In 2018, a diesel StreetDeck demonstrator equipped with Daimler OM936LA 295 hp engine was exported to Hong Kong and placed in service with Kowloon Motor Bus in September 2019. The demonstrator was only operated in service for two weeks by KMB due to Wrightbus falling into administration, and the bus was sent back to the United Kingdom in February 2020, later entering service with Ensignbus after extensive modifications for use by the operator on private hire services. Five StreetDecks built to KMB specification were later delivered to company subsidiary SunBus in March 2021.

Five StreetDecks were exported to Monterrey, Mexico in 2017. Although Mexico drives on the right, they were built as right-hand drive vehicles to operate on the Ecovía bus rapid transit corridor, in which passengers board from the left-hand side of the road. These were laid up out of service in 2019 due to damage from being fuelled with inadequate fuel mixtures. A left-hand drive StreetDeck demonstrator later entered service in Santiago, Chile in March 2019.

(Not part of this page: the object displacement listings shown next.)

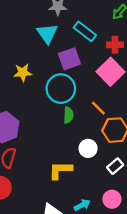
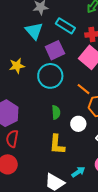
green semicircle: (68, 115) -> (56, 112), moved
yellow L-shape: (60, 170) -> (57, 144), turned -80

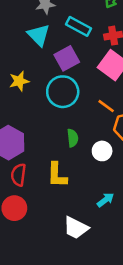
yellow L-shape: (57, 144) -> (57, 175), moved
cyan arrow: (78, 172) -> (106, 200), moved

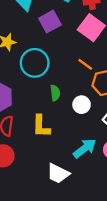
cyan circle: (63, 92) -> (35, 63), moved
cyan arrow: (106, 200) -> (85, 148), size x1.5

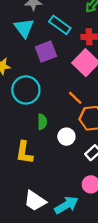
cyan arrow: (85, 148) -> (66, 205), moved

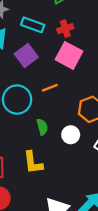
orange line: (75, 98) -> (50, 88), moved, turned -49

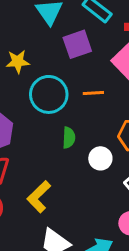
yellow L-shape: (33, 163) -> (39, 197), moved, turned 35

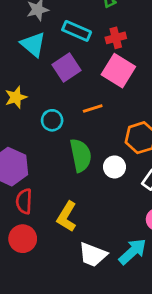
cyan circle: (49, 94) -> (52, 120), size x0.6
green semicircle: (69, 138) -> (81, 155), size x1.6

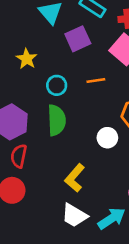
yellow star: (16, 97) -> (27, 59), turned -30
green semicircle: (81, 155) -> (57, 120), moved
yellow L-shape: (67, 217) -> (75, 178), moved

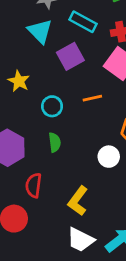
green semicircle: (57, 120) -> (55, 142), size x0.6
red semicircle: (19, 156) -> (34, 185), moved

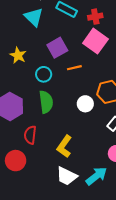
purple square: (70, 56) -> (57, 48), moved
green semicircle: (55, 142) -> (46, 102), size x1.5
white circle: (109, 157) -> (85, 104), moved

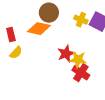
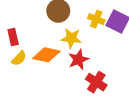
orange diamond: (39, 29) -> (46, 55), moved
yellow star: (78, 60) -> (71, 38), moved

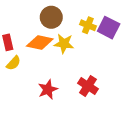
orange diamond: (46, 55) -> (40, 42), moved
red star: (78, 60) -> (48, 89), moved

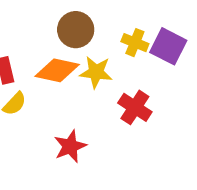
red cross: (88, 86) -> (135, 107), moved

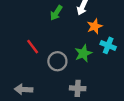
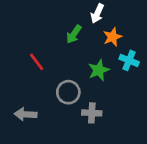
green arrow: (56, 13) -> (74, 34), moved
gray circle: (57, 61) -> (68, 92), moved

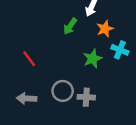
red line: (37, 62) -> (29, 59), moved
gray circle: (68, 92) -> (63, 91), moved

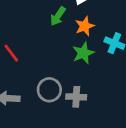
orange star: (105, 29) -> (85, 26), moved

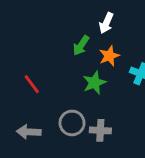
green star: (83, 53) -> (94, 83), moved

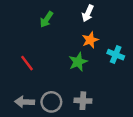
green arrow: (81, 45) -> (46, 19), moved
gray circle: (72, 123) -> (51, 102), moved

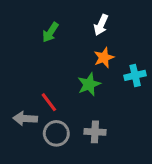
cyan cross: (116, 55) -> (135, 75), turned -35
red line: (27, 63) -> (49, 102), moved
gray arrow: (25, 102) -> (25, 119), moved

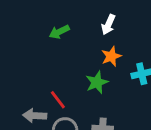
green arrow: (50, 32) -> (59, 32), turned 30

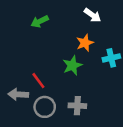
white arrow: (108, 25) -> (92, 15), moved, turned -78

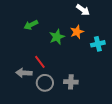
green arrow: (40, 21) -> (31, 25), moved
green star: (72, 65) -> (57, 37), moved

The National Transport Authority of Ireland plans to place 800 StreetDeck Electroliners into service across Ireland between 2023 and 2028 as part of a single-supplier agreement with Wrightbus. Around 100 Electroliners began to be delivered to Dublin Bus from late 2023 onwards, while 34 entered service with Bus Éireann in Limerick in April 2024; a further 21 have been ordered by Bus Éireann for delivery to the city in early 2025.

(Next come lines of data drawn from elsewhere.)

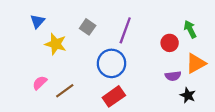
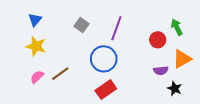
yellow star: (56, 44) -> (36, 46), moved
brown line: (65, 91) -> (60, 74), moved

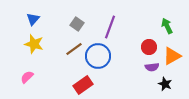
red circle: (158, 40) -> (149, 47), moved
brown line: (60, 74) -> (74, 49), moved
pink semicircle: (37, 77) -> (27, 77), moved
red rectangle: (106, 90) -> (83, 85), moved

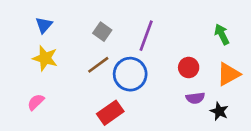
red circle: (149, 47) -> (189, 67), moved
purple semicircle: (152, 67) -> (195, 98), moved

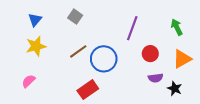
gray square: (102, 32) -> (75, 17), moved
purple line: (146, 36) -> (132, 28), moved
yellow star: (45, 58) -> (36, 46), turned -30

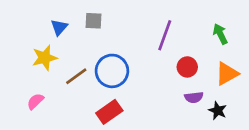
gray square: (75, 17) -> (93, 21), turned -32
blue triangle: (35, 20) -> (59, 27), moved
brown line: (78, 51) -> (76, 76), moved
blue circle: (104, 59) -> (112, 71), moved

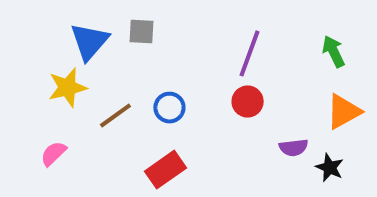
blue triangle: (59, 27) -> (89, 41), size x1.5
red circle: (187, 67) -> (248, 102), moved
blue circle: (112, 71) -> (169, 108), size x0.6

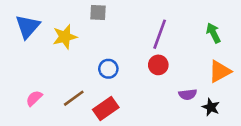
gray square: (141, 31) -> (98, 12), moved
blue triangle: (89, 41) -> (28, 27), moved
yellow star: (67, 87) -> (65, 37), moved
brown line: (115, 116) -> (74, 98), moved

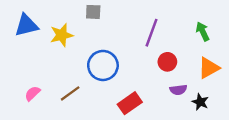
blue triangle: (28, 27) -> (26, 25), turned 35
red circle: (158, 65) -> (167, 62), moved
blue circle: (108, 69) -> (103, 65), size x1.6
red rectangle: (106, 108) -> (130, 103), moved

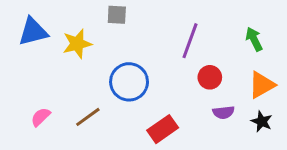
black star: (200, 102) -> (262, 121), moved

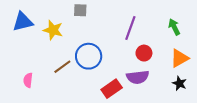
yellow star: (77, 44) -> (53, 30), turned 30
purple semicircle: (224, 112) -> (138, 77), moved, size x1.5
pink semicircle: (41, 117) -> (28, 80), turned -40
brown line: (88, 117) -> (62, 67), moved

In 2025, a tri-axle version of the second generation StreetDeck Electroliner was produced for markets in the Asia-Pacific, such as Hong Kong, Singapore and Australia. One demonstrator unit will be shipped to an unnamed Hong Kong operator for a one-year trial. An order for 20 tri-axle second-generation StreetDeck Electroliners, which will be assembled in Wrightbus' Malaysian manufacturing facility, was subsequently announced by Citybus of Hong Kong in May 2026, with delivery expected in 2027.